Grabbing Email Addresses From Postfix Logs

January 27, 2019

In a recent incident, I was asked to provide a list of destination addresses being delivered to a particular mail server. Here's an example line from a #Postfix log:

Dec 29 05:00:51 mail01.test.example.com postfix/smtp[28704]: AF02145249: to=<emailtest.address@gmail.com>, relay=gmail-smtp-in.l.google.com[209.85.232.27]:25, delay=0.69, delays=0.01/0/0.16/0.52, dsn=2.0.0, status=sent (250 2.0.0 OK 1544545651 n189bb201234abc.123 - gsmtp)

From that log line, you can see that the #email address is surrounded by the angled brackets, “<” and “>”. Those brackets are preceded by the text “ to=”.

From this fantastic stackoverflow page I found some very useful grep commands for use in compiling part of this answer.

I decided to go with the fastest #grep answer, since I was dealing with multiple gigabytes of mail logs from the Postfix Mail Transfer Agent (MTA):

grep -Po ' to=<\K[^>]*'

Now I need to explain what each bit of that means. (Using the GNU Grep 3.3 manual)

-P Interpret the #regex as a Perl-compatible regular expression (a “PCRE”). This can also be written as --perl-regexp. PCREs are very powerful regexes that are used in a very wide variety of open source applications. Their syntax is covered in their documentation.
-o aka --only-matching. Only print the matching part of the content when you find a match, as opposed to the default behaviour of printing the entire line. This is useful because it means you don't have to then pipe your output to “cut”, “awk” or other tools to get what you want, but it does mean you need to be more precise with your matches.
' to=<\K[^>]*'
- to=< Matches a space, followed by the characters “t”, “o”, “=”, “<“.
- \K Report that the match starts here. In other words, you match with the characters “ to=<” but then discard those characters when printing the match. Again, a neat way to only show what you want, rather than having to pipe your output to another application to chop up the output.
- [^>]* This matches anything that isn't a “>” symbol, or in other words the match is ended when a “>” symbol is encountered.
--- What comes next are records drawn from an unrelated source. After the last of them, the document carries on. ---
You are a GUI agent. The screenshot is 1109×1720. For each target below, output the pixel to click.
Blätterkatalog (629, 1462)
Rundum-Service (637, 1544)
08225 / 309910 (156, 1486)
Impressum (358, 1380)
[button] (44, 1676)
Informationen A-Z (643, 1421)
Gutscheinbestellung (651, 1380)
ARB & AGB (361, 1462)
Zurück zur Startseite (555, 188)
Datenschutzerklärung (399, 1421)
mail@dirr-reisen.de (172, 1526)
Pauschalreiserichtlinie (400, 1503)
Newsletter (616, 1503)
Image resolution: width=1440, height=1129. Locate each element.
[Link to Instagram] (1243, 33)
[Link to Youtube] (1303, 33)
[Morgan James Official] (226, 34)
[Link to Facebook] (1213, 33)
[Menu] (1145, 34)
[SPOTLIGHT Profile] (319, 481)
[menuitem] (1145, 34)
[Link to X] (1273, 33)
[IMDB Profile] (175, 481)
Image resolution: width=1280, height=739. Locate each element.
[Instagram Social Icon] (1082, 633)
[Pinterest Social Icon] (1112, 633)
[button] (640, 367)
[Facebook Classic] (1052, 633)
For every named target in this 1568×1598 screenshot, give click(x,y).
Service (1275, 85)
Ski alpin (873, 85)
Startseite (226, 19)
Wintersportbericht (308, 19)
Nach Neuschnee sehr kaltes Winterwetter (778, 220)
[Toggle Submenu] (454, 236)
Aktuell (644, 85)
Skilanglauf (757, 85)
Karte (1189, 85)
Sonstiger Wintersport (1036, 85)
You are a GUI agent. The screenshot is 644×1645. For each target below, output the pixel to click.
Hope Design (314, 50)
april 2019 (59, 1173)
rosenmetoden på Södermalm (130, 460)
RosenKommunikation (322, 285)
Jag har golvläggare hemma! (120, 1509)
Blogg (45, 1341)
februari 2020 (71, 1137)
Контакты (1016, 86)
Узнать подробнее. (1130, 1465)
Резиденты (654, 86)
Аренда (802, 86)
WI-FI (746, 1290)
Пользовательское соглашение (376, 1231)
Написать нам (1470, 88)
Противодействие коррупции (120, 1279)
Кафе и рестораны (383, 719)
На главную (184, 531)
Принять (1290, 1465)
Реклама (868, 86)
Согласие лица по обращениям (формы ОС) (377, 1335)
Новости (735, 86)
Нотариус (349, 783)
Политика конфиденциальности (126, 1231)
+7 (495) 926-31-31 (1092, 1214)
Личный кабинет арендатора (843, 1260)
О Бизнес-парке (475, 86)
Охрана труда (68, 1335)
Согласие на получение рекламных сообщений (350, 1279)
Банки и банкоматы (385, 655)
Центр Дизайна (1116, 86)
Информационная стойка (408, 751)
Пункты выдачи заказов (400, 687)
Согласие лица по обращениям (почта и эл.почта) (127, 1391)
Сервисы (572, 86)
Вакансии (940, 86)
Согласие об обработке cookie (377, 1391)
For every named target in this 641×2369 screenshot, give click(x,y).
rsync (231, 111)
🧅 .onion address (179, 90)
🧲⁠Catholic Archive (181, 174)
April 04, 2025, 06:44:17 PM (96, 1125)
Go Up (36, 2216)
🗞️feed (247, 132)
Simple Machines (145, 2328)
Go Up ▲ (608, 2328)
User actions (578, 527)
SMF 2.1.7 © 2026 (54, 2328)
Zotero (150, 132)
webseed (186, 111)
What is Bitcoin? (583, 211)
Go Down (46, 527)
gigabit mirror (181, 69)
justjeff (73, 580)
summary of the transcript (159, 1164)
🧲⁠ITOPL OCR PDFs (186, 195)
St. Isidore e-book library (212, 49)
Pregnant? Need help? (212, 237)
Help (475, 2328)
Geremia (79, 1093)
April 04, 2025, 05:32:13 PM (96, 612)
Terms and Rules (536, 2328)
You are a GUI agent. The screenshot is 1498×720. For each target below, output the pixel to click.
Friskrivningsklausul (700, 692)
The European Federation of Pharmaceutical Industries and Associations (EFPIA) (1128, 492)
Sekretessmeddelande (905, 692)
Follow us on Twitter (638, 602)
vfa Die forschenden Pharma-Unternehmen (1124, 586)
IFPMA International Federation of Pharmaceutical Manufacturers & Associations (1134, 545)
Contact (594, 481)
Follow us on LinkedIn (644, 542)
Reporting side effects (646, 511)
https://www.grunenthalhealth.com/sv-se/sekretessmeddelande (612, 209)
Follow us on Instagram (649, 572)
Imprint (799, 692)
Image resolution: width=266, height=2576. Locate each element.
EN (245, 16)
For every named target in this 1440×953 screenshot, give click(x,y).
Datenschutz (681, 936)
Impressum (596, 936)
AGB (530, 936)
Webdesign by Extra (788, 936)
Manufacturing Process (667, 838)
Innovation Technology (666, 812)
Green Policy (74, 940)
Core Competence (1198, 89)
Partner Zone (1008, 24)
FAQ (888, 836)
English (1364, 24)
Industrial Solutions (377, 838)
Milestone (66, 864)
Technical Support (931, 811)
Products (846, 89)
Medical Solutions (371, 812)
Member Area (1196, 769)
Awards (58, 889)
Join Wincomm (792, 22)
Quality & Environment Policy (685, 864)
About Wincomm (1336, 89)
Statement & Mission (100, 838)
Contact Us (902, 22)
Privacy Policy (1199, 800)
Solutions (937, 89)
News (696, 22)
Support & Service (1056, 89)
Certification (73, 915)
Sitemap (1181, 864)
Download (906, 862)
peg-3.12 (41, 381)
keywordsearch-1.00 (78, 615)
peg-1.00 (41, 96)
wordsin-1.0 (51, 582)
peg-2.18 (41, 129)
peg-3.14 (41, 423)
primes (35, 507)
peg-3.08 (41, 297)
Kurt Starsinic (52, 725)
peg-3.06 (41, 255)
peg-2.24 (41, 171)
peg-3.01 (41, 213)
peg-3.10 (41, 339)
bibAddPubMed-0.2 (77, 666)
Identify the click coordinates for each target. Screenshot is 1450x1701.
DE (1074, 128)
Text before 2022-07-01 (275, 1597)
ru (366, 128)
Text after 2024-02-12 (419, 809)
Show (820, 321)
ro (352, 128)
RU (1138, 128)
The square brackets are a character class and the caret (“^”) symbol negates that character class. The asterisk at the end means “match zero or more of the preceding thing”. (It's OK to end the match before the “>” symbol because in an email address, the domain name portion (that comes after the “@” symbol) may not contain that character.)

When ran against the log line shown at the beginning, you get the following output:

$ cat tmp2.txt | grep -Po ' to=<\K[^>]*'
emailtest.address@gmail.com

If you are interested in using regexes more, the RegExr site is a visual regex learning tool. You can use it to build up regexes slowly while understanding exactly what they do. You can also paste in a pre-existing regex to see if the site can describe what it does for you.